(Saved entries)
····················

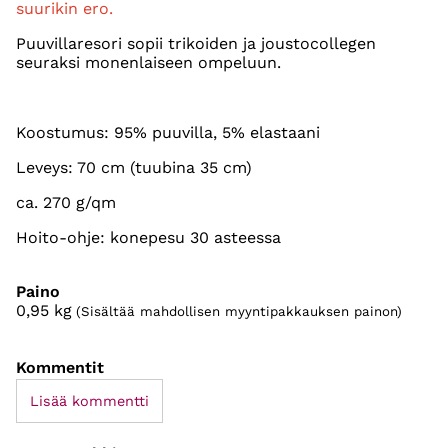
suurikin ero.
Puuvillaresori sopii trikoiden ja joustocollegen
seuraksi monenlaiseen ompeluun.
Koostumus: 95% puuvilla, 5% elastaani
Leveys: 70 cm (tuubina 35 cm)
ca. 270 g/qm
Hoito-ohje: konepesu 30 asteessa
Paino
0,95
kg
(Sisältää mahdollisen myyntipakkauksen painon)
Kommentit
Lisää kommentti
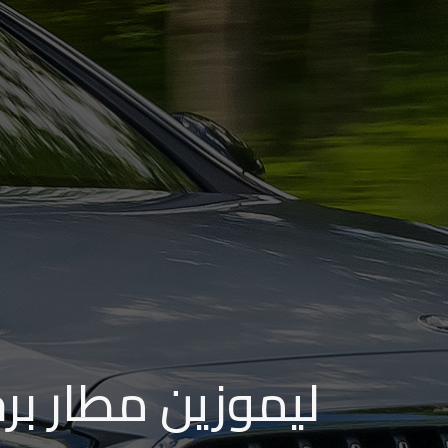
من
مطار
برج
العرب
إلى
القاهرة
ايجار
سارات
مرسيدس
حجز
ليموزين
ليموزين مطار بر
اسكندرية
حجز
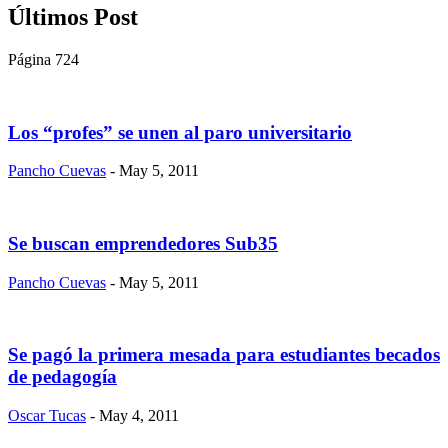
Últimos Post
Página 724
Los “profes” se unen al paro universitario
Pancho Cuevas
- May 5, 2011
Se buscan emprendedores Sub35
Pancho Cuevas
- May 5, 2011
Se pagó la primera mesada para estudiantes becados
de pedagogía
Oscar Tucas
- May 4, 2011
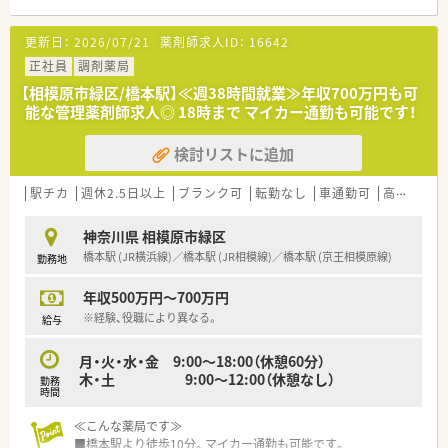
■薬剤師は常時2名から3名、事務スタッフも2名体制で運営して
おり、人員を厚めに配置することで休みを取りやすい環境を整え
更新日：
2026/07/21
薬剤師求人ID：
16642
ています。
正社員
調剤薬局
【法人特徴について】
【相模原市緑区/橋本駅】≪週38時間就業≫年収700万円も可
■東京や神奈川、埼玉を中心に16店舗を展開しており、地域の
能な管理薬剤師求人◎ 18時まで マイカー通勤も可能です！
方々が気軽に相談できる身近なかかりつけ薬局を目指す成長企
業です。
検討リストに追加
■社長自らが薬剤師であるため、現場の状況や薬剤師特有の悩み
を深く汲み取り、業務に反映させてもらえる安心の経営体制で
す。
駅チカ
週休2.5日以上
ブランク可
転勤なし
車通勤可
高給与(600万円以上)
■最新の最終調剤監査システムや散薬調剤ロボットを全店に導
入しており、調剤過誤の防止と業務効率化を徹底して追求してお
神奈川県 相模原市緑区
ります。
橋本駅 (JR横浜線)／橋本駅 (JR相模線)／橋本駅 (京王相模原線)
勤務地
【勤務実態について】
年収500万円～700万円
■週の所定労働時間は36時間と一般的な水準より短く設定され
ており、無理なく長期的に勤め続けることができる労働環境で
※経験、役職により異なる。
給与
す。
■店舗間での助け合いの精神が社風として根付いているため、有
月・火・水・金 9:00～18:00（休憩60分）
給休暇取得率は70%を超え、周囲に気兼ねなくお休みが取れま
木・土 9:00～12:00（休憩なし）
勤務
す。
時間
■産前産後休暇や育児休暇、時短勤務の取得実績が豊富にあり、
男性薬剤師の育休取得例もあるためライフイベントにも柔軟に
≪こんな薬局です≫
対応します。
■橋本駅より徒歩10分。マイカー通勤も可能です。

····················

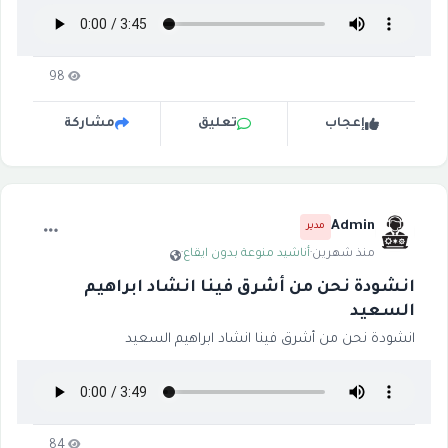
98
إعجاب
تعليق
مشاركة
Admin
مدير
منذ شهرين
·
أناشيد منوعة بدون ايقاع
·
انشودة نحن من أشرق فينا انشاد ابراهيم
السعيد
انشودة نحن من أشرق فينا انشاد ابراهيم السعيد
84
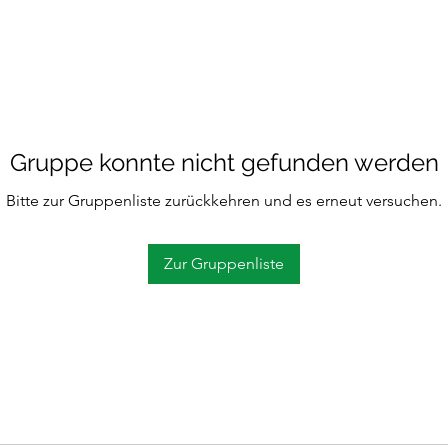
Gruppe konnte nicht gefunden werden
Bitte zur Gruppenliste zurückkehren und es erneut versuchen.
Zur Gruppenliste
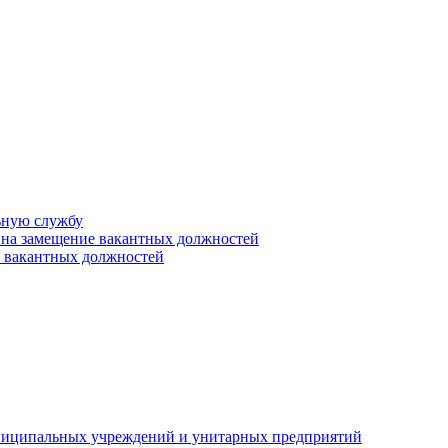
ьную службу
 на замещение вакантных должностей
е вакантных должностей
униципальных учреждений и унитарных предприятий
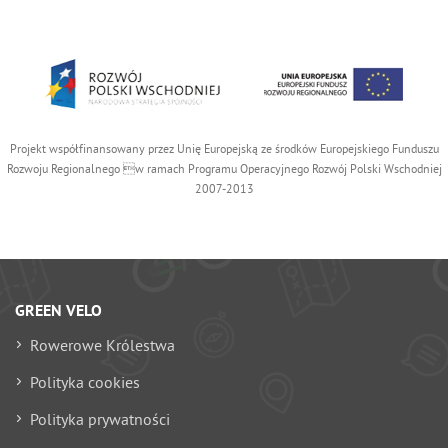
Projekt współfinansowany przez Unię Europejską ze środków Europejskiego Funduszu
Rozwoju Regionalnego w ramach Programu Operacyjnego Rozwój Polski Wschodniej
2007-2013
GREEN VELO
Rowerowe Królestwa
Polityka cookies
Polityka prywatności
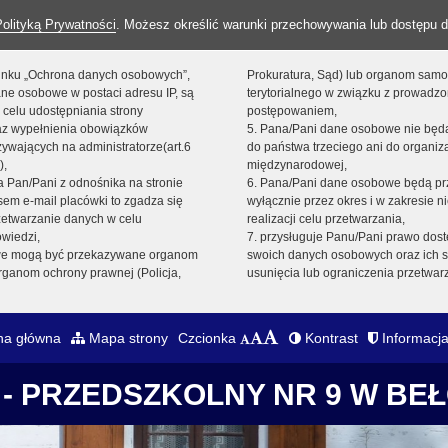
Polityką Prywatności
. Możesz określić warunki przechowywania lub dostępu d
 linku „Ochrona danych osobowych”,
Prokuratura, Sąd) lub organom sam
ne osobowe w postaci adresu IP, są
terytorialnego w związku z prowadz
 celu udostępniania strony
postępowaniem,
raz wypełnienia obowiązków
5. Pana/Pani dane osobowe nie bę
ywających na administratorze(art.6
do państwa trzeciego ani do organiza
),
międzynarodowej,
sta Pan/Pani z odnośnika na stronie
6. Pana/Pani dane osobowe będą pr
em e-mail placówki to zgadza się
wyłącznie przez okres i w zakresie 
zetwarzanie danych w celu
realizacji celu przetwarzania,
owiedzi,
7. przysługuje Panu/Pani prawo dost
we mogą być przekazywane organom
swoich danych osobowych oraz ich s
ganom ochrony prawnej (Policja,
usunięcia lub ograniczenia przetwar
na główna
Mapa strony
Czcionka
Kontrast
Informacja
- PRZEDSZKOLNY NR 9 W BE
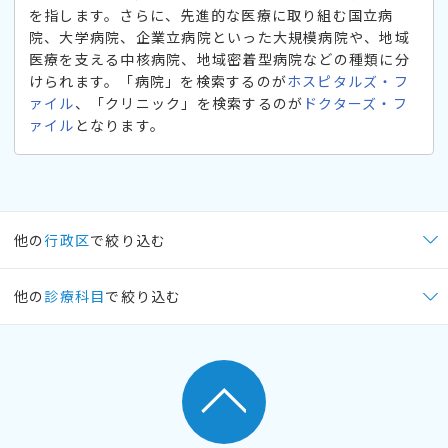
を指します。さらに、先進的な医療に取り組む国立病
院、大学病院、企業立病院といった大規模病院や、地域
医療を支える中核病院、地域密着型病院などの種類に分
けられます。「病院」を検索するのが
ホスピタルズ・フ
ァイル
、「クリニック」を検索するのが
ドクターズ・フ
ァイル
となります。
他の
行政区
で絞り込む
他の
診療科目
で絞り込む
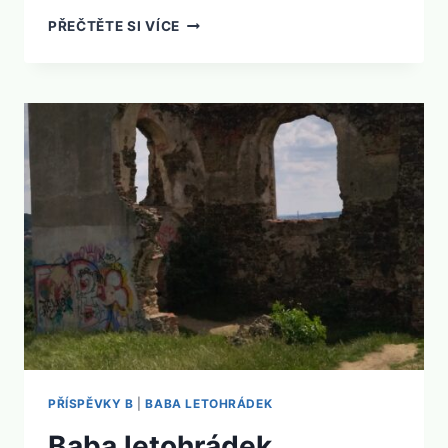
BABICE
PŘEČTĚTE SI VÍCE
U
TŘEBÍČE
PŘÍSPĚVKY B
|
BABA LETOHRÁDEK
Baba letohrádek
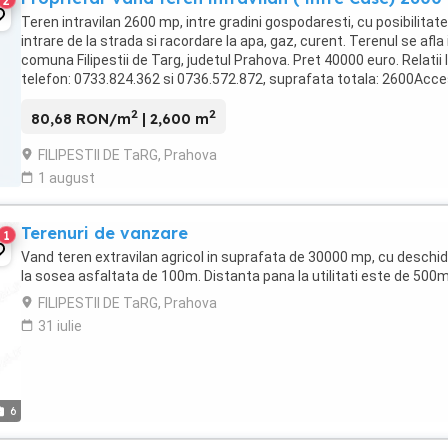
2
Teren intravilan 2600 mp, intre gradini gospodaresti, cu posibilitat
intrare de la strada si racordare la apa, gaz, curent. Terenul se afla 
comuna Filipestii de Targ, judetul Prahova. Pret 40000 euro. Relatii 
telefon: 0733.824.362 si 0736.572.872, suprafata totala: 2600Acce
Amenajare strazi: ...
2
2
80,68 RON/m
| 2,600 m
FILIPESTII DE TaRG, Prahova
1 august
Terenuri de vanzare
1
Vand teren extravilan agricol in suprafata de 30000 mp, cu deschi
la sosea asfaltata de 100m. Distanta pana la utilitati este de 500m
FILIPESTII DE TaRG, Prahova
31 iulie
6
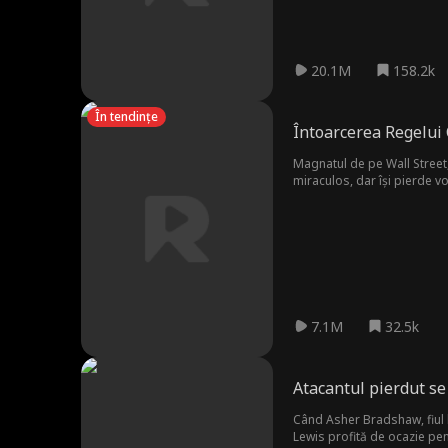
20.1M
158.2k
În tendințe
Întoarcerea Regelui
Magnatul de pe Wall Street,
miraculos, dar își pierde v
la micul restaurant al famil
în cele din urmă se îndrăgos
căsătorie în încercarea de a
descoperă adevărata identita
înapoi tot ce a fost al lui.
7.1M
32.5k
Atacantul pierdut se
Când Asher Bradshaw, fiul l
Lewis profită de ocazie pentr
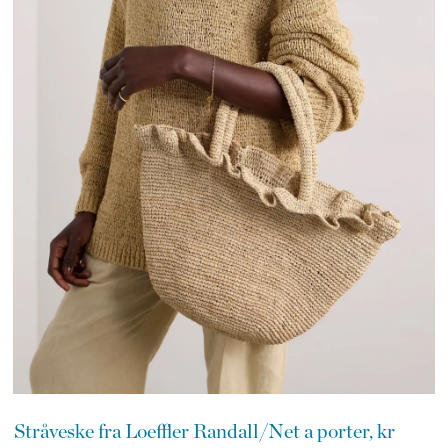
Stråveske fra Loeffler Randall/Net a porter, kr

····················

**TASK BRIEF**
In the data above, take the line with "suurikin ero.", the line with "Últimos Post", and every line between, and set them down exactly without pictures.

**OUTPUT BELOW**
suurikin ero.
Puuvillaresori sopii trikoiden ja joustocollegen
seuraksi monenlaiseen ompeluun.
Koostumus: 95% puuvilla, 5% elastaani
Leveys: 70 cm (tuubina 35 cm)
ca. 270 g/qm
Hoito-ohje: konepesu 30 asteessa
Paino
0,95
kg
(Sisältää mahdollisen myyntipakkauksen painon)
Kommentit
Lisää kommentti
من
مطار
برج
العرب
إلى
القاهرة
ايجار
سارات
مرسيدس
حجز
ليموزين
ليموزين مطار بر
اسكندرية
حجز
Últimos Post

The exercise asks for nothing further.